Lanhee Chen, the former Massachusetts governor’s policy director, told reporters on Tuesday that Romney could consider ending the tax break as part of a comprehensive tax overhaul — a move that would significantly raise taxes on many American investors.
But later in the day, the Romney camp “tried to step back” from the aide’s remarks, stressing that Romney doesn’t want to raise anyone taxes, The Wall Street Journal reported on Wednesday.
The carried interest provision gives private-equity and venture-capital executives a relatively low 15 percent capital gains tax rate on much of their income. Carried interest is a share of profits from an investment fund or partnership given to managers as compensation. Romney took advantage of the tax break as founder of private-equity firm Bain Capital.

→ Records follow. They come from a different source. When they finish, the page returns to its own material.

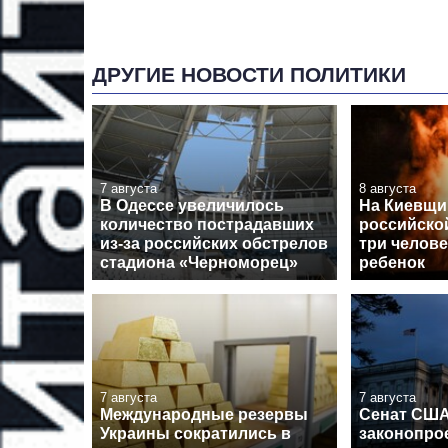
ДРУГИЕ НОВОСТИ ПОЛИТИКИ
7 августа
8 августа
В Одессе увеличилось
На Киевщин
количество пострадавших
российско
из-за российских обстрелов
три челове
стадиона «Черноморец»
ребенок
7 августа
7 августа
Международные резервы
Сенат США
Украины сократились в
законопрое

Most taxpayers who receive ordinary wages are subject to income tax rates of up to 35 percent.
Newt Gingrich, Romney’s chief rival for the GOP presidential nomination, wants to eliminate all capital gains taxes, and to reduce personal income taxes to an optional flat rate of 15 percent, with a per-person deduction of $12,000.
The Romney aide’s comments came as his campaign made available more than 500 pages of tax return data from 2010 and 2011.
Romney and his wife reported an effective tax rate of about 14 percent on their 2010 and just over 15 percent on their preliminary 2011 return, on income of around $20 million each year. They received about $7.4 million in income taxed under carried-interest rules in 2010, and $5.5 million in 2011, The Journal reported.
Romney’s tax data released on Tuesday also disclosed his ownership of a now closed Swiss bank account and investments in the Cayman Islands, Bermuda, and other tax havens.